Tras echar la leña en el fuego, rodeé a Johannes, que estaba jugando con una peonza sobre las gélidas baldosas de la cocina. En el momento que yo salía, la tiró con tal fuerza que cayó directamente en el fuego. El crío se echó a llorar, mientras Cornelia se retorcía de risa y Maertge intentaba rescatar el juguete del fuego con unas tenazas.

– ¡A callar! Vais a despertar a Catharina y a Franciscus -les reprendió María Thins. Pero no la escuchaban.

Salí sin que me vieran, aliviada de dejar atrás todo aquel barullo y sin importarme el frío que pudiera hacer en el estudio.

La puerta del estudio estaba cerrada. Cuando me acerqué, apreté los labios, me atusé las cejas y me pasé los dedos por las mejillas, hasta la barbilla, como si estuviera palpando la firmeza de una manzana. Vacilé ante la pesada puerta y luego llamé suavemente. No hubo respuesta, aunque sabía que él tenía que estar dentro: me estaba esperando.

Era el primer día del año. Hacía casi un mes que había preparado el lienzo para mi retrato, pero no había hecho nada más desde entonces -ni perfiles rojizos para indicar las formas ni falsos colores ni colores tapados ni zonas resaltadas-. Sólo el blanco amarillento del lienzo. Lo veía todas las mañanas al limpiar el estudio.

Llamé más fuerte.

Cuando abrió la puerta, tenía el ceño fruncido y no me miró de frente.

– No hace falta que llames, Griet, sólo tienes que entrar sin hacer ruido -dijo, volviéndose y dirigiéndose al caballete, donde el lienzo blanco esperaba preparado a que le añadieran los colores.

Cerré la puerta suavemente tras de mí, acallando el ruido de los niños en el piso de abajo, y avancé hasta el centro de la habitación.
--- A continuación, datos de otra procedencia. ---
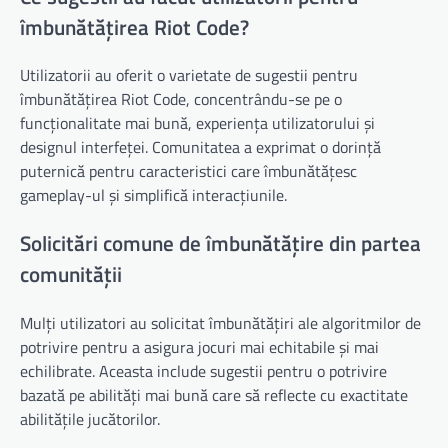
îmbunătățirea Riot Code?
Utilizatorii au oferit o varietate de sugestii pentru
îmbunătățirea Riot Code, concentrându-se pe o
funcționalitate mai bună, experiența utilizatorului și
designul interfeței. Comunitatea a exprimat o dorință
puternică pentru caracteristici care îmbunătățesc
gameplay-ul și simplifică interacțiunile.
Solicitări comune de îmbunătățire din partea
comunității
Mulți utilizatori au solicitat îmbunătățiri ale algoritmilor de
potrivire pentru a asigura jocuri mai echitabile și mai
echilibrate. Aceasta include sugestii pentru o potrivire
bazată pe abilități mai bună care să reflecte cu exactitate
abilitățile jucătorilor.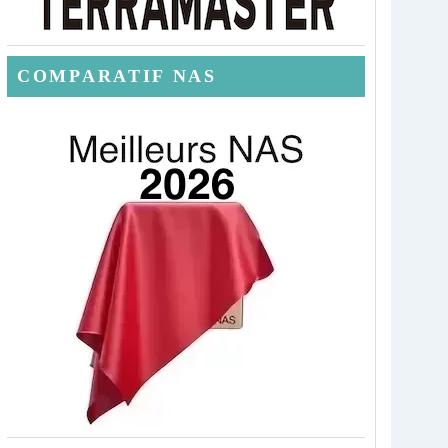
COMPARATIF NAS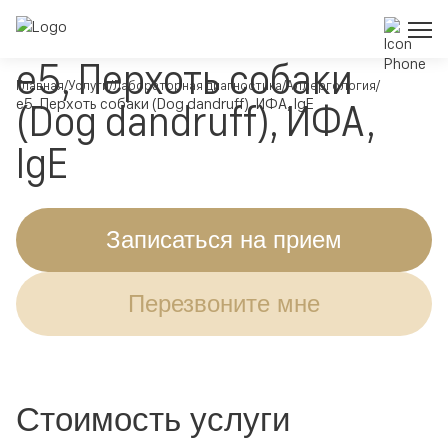
e5, Перхоть собаки
Главная
Услуги
Лабораторная диагностика
Аллергология
e5, Перхоть собаки (Dog dandruff), ИФА, IgE
(Dog dandruff), ИФА,
IgE
Записаться на прием
Перезвоните мне
Стоимость услуги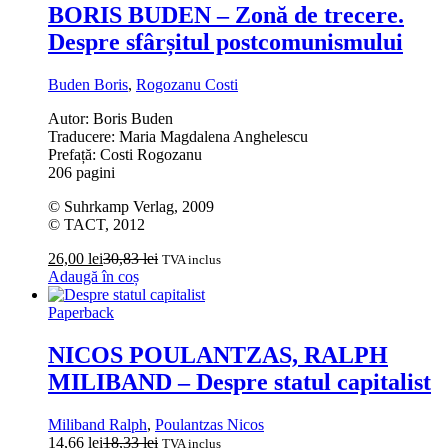
BORIS BUDEN – Zonă de trecere.
Despre sfârșitul postcomunismului
Buden Boris
,
Rogozanu Costi
Autor: Boris Buden
Traducere: Maria Magdalena Anghelescu
Prefață: Costi Rogozanu
206 pagini
© Suhrkamp Verlag, 2009
© TACT, 2012
26,00
lei
30,83
lei
TVA inclus
Adaugă în coș
Paperback
NICOS POULANTZAS, RALPH
MILIBAND – Despre statul capitalist
Miliband Ralph
,
Poulantzas Nicos
14,66
lei
18,33
lei
TVA inclus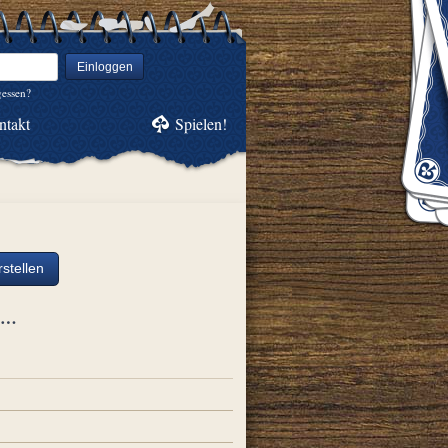
Einloggen
gessen?
ntakt
Spielen!
stellen
ch…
Estaba sorprendentemente tranquila, ahora que por fin parecía que había llegado el momento.

– Me llamaba, señor.

– Sí. Ponte ahí -señaló hacia el rincón donde había pintado a las otras mujeres. La mesa que estaba utilizando para el cuadro del concierto estaba todavía allí, pero había quitado los instrumentos musicales. Me dio un papel escrito.

– Lee esto -dijo.

Yo desdoblé el papel y bajé la cabeza, preocupada de que descubriera que estaba fingiendo que sabía leer una caligrafía desconocida.

El papel estaba en blanco.

Levanté la cabeza para decírselo, pero me detuve. Con él, por lo general, era mejor no decir nada. Volví a agachar la cabeza sobre el papel.

– Inténtalo con esto, a ver -me sugirió, dándome un libro. La encuadernación de cuero estaba muy gastada y el lomo roto por varios sitios. Lo abrí al azar y contemplé una página. No reconocí ninguna palabra.

Me hizo sentar, luego me dijo que me pusiera de pie y lo mirara, siempre con el libro abierto entre las manos. Me quitó el libro y me dio la jarra blanca con tapa de peltre y me dijo que hiciera como si estuviera sirviendo un vaso de vino. Me pidió que me pusiera frente a la ventana y simplemente mirara a la calle. Parecía perplejo todo el tiempo, como si alguien le hubiera contado una historia y no se acordara del final.

– Es la ropa -musitó-. Ése es el problema.

Comprendí a qué se refería. Me estaba haciendo hacer el tipo de cosas que haría una dama, pero yo iba vestida con ropas de sirvienta. Pensé en la pelliza amarilla y el corpiño amarillo y negro y me pregunté cuál me diría que me pusiera. En lugar de ilusionarme, la idea de vestirme con aquellas prendas me fastidiaba. No sólo era que iba a resultar imposible ocultarle a Catharina que me ponía su ropa. No me sentía a gusto agarrando cartas y libros, sirviendo el vino, haciendo cosas que nunca hacía. Por mucho que me apeteciera sentir la suave piel de la pelliza envolviéndome el cuello estaba claro que ésa no era la ropa que yo solía llevar.